§ **Task item**:
Lines before the one containing "Find the location of a particular element. The width" are excluded; retype that line and all remaining lines of the material exactly.

** Data to process follows **

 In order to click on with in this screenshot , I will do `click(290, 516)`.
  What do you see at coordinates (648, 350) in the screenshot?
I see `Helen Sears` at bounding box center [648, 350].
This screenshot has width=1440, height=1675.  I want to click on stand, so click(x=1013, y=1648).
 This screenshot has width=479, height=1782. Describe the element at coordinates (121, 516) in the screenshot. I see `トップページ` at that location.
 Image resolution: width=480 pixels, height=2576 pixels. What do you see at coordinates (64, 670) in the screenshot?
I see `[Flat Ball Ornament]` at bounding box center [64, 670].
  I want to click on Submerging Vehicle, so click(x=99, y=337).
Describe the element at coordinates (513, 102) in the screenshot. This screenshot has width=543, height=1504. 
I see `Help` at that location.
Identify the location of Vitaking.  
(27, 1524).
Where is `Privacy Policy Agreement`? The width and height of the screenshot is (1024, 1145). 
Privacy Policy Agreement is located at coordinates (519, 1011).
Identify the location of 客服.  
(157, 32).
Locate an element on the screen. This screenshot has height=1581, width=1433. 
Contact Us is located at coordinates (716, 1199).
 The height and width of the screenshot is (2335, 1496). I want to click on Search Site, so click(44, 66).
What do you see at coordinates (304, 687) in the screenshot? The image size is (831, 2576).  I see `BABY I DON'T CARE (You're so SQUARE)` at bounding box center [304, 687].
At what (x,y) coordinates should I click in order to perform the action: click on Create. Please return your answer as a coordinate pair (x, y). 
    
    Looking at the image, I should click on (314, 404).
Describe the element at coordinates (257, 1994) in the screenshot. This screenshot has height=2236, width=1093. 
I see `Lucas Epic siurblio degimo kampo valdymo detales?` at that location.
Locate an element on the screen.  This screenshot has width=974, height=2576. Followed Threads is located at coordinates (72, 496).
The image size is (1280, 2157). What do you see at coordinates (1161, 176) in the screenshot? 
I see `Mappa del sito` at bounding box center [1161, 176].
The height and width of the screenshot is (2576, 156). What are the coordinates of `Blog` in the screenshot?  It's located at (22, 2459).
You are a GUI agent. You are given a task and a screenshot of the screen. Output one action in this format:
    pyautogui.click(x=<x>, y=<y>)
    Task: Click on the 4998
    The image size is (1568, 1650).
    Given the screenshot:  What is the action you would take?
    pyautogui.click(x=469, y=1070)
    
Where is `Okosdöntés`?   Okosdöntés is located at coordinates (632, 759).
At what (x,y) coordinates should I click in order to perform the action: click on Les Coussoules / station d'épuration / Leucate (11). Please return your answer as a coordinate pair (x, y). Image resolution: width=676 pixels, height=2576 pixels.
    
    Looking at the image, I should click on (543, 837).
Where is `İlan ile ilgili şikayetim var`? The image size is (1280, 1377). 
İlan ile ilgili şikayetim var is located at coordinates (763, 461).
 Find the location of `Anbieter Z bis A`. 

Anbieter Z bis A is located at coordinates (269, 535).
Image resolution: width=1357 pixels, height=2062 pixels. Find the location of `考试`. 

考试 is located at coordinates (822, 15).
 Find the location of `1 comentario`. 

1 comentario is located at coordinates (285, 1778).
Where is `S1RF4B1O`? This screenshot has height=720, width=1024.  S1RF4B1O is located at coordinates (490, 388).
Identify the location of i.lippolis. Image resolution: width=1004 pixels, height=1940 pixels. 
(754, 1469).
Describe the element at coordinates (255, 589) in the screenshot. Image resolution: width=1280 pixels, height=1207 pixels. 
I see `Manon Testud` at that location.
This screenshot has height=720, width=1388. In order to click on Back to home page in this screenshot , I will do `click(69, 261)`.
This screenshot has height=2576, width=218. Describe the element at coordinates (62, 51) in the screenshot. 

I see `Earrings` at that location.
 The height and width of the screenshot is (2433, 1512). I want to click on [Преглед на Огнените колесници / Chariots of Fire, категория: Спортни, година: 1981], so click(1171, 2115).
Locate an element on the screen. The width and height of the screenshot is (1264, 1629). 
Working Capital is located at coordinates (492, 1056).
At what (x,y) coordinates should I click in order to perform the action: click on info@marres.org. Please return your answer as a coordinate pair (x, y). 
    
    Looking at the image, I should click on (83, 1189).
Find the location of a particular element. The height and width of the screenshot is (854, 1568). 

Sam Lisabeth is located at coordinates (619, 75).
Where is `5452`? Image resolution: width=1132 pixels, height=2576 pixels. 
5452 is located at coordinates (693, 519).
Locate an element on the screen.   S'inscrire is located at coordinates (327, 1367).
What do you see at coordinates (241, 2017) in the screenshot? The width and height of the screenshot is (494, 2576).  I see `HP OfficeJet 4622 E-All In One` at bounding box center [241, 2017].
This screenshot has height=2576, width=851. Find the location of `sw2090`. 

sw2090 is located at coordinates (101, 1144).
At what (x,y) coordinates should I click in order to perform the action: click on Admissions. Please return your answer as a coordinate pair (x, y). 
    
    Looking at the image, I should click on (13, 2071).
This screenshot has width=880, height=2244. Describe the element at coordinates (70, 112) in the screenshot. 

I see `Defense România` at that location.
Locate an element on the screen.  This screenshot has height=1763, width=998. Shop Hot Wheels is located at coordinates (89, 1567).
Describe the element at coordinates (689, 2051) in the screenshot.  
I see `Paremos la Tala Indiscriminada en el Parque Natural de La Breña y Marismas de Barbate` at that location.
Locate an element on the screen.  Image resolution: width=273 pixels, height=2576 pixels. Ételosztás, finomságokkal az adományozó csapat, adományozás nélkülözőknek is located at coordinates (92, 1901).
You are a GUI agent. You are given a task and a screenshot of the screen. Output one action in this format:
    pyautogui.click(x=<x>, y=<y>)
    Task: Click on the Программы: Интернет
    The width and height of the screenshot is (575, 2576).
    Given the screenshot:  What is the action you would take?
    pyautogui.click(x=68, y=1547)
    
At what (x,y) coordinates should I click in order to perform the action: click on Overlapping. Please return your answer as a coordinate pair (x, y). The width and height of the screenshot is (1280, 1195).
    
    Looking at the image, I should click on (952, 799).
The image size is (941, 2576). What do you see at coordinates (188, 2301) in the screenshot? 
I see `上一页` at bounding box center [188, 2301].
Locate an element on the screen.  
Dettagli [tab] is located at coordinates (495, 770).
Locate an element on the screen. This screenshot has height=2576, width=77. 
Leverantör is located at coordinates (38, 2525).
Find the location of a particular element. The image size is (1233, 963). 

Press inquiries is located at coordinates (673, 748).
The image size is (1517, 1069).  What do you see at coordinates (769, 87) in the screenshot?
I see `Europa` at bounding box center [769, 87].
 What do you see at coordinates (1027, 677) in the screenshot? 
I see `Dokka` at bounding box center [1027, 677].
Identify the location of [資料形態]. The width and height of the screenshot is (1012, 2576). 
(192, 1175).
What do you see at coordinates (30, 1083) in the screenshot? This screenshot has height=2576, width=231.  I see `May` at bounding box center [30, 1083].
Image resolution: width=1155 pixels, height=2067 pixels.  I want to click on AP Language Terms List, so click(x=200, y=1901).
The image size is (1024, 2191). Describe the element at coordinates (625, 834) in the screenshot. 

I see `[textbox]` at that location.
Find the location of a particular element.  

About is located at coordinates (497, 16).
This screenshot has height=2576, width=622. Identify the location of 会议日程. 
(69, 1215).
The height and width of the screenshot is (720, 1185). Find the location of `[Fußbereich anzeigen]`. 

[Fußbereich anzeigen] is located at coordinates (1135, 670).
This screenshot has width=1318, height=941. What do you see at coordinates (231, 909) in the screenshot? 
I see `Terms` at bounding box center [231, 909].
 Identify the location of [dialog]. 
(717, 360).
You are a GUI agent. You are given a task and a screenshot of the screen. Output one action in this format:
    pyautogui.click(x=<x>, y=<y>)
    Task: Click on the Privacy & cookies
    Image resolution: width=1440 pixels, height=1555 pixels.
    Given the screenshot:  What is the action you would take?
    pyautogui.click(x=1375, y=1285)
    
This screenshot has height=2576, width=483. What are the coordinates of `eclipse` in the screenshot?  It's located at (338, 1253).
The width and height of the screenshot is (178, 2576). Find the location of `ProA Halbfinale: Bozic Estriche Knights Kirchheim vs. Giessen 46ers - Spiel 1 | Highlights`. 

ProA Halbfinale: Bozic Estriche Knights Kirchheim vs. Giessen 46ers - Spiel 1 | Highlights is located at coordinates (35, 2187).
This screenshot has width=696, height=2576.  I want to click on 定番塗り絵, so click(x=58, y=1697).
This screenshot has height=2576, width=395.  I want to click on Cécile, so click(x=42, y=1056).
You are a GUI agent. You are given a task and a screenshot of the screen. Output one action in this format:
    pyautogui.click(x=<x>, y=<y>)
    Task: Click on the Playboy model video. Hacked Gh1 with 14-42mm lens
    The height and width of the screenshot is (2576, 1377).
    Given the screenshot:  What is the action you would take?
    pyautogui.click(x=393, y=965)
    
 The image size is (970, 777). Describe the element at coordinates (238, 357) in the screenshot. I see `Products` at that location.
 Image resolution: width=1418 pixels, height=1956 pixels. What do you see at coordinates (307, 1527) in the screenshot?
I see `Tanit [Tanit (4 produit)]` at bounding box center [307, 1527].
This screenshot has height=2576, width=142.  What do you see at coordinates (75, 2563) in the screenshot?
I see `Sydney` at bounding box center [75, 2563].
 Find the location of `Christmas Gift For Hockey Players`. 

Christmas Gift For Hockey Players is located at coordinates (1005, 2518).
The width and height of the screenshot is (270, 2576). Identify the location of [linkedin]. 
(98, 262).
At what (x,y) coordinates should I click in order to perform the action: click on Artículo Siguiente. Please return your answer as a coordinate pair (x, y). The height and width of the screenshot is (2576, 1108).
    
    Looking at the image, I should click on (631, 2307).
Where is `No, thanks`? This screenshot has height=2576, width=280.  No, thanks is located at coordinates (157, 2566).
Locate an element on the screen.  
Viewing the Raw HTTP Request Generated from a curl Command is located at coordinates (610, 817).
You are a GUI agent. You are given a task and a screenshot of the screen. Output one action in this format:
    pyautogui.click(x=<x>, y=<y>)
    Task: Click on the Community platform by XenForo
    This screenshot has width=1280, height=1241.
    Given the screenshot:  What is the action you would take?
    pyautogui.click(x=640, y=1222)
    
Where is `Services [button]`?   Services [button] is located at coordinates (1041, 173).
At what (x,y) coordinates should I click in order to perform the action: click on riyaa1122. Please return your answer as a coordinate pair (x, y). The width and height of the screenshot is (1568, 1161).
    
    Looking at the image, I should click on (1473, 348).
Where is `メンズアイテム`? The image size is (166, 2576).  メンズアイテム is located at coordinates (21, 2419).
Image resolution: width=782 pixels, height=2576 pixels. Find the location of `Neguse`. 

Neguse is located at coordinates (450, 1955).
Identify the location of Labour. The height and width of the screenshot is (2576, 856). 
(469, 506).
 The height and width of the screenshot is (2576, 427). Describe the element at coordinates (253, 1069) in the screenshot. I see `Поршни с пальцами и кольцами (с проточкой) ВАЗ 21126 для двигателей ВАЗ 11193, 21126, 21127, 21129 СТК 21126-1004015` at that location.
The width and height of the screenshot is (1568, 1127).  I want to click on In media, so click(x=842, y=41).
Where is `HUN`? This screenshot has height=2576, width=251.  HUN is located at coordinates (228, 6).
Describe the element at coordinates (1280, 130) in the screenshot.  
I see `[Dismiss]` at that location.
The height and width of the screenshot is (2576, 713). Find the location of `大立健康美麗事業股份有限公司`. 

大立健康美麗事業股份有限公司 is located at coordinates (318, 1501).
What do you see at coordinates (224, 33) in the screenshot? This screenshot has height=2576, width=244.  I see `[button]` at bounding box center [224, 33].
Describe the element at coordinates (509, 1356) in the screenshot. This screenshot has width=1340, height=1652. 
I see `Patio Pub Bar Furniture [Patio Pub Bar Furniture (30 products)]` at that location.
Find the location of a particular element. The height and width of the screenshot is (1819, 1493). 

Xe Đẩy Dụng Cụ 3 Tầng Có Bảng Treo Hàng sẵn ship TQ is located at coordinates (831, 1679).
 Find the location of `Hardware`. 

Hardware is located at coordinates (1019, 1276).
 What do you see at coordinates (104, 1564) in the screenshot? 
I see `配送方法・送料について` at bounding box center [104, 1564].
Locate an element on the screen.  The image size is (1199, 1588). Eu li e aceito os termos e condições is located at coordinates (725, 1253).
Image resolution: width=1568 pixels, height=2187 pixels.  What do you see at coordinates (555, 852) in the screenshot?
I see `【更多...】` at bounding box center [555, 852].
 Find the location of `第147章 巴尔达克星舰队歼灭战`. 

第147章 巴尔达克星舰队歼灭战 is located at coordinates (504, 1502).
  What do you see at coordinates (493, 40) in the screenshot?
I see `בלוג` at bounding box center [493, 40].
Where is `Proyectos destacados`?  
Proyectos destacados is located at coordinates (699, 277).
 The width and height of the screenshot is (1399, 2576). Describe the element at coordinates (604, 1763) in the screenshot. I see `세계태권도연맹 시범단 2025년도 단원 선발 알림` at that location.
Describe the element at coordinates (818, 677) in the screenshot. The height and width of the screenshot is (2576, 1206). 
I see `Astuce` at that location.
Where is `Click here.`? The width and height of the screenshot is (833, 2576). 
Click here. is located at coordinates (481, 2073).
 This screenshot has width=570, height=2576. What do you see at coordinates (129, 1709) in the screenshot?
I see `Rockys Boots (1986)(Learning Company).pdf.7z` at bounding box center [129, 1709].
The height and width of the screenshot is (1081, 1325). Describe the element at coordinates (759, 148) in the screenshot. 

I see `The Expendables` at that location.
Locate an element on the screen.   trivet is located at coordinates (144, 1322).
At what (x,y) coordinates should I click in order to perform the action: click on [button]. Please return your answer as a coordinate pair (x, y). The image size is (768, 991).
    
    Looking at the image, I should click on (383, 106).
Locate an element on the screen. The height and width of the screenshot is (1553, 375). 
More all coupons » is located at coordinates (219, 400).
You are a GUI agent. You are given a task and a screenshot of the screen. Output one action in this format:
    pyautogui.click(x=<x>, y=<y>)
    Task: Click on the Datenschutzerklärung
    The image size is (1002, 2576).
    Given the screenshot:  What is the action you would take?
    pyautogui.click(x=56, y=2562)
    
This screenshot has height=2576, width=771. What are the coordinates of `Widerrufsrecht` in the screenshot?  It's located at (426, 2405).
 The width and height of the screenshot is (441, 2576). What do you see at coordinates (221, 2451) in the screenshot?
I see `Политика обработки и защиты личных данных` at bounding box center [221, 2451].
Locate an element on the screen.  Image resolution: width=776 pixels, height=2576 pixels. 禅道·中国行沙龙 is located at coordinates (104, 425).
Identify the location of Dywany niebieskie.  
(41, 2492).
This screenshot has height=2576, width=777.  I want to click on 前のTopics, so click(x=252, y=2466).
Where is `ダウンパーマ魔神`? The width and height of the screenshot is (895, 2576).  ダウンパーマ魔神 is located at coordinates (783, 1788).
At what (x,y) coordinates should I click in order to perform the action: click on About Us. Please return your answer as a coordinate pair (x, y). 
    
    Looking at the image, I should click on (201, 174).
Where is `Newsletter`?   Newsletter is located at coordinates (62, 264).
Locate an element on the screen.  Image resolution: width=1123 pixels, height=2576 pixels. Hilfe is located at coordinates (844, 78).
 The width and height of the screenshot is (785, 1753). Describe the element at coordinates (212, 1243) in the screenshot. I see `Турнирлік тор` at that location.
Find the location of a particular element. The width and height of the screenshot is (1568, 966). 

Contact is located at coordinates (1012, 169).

** End of Data to process **

§ **Written response**:
Find the location of a particular element. The width and height of the screenshot is (1568, 966). 

Contact is located at coordinates (1012, 169).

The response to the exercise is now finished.